Open-ASQA-Speech for R1-A

Now support for:

MOSEI
LibriTTS
IMOCAP

Dataset Usage

MOSEI

You can assess the data with datasets/affect/get_data.py from https://github.com/pliang279/MultiBench, which will return [vision, audio, text, ind, label].

# Example code
traindata, validdata, test_robust = get_dataloader('./mosei_raw.pkl', data_type='mosei')

LibriTTS

LibriTTS is a multi-speaker English corpus of approximately 585 hours of read English speech at 24kHz sampling rate.

There are 7 splits (dots replace dashes from the original dataset, to comply with hf naming requirements):

dev.clean dev.other
test.clean test.other
train.clean.100 train.clean.360 train.other.500

** Configurations ** The default configuration is "all".
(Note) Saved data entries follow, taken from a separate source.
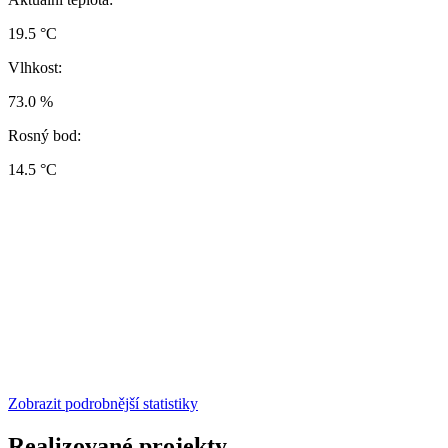
19.5 °C
Vlhkost:
73.0 %
Rosný bod:
14.5 °C
Zobrazit podrobnější statistiky
Realizované projekty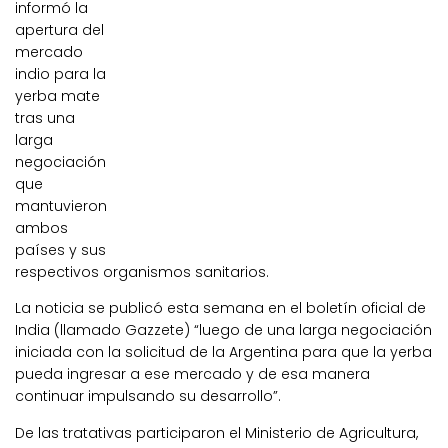
informó la
apertura del
mercado
indio para la
yerba mate
tras una
larga
negociación
que
mantuvieron
ambos
países y sus
respectivos organismos sanitarios.
La noticia se publicó esta semana en el boletín oficial de
India (llamado Gazzete) “luego de una larga negociación
iniciada con la solicitud de la Argentina para que la yerba
pueda ingresar a ese mercado y de esa manera
continuar impulsando su desarrollo”.
De las tratativas participaron el Ministerio de Agricultura,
"dev": only the "dev.clean" split (good for testing the dataset quickly)
"clean": contains only "clean" splits
"other": contains only "other" splits
"all": contains only "all" splits

# Example code
load_dataset("{your path}/libritts", "clean", split="train.clean.100")

IMOCAP

The Interactive Emotional Dyadic Motion Capture (IEMOCAP) database is an acted, multimodal and multispeaker database, recently collected at SAIL lab at USC. It contains approximately 12 hours of audiovisual data, including video, speech, motion capture of face, text transcriptions. IEMOCAP database is annotated by multiple annotators into categorical labels, such as anger, happiness, sadness, neutrality, as well as dimensional labels such as valence, activation and dominance.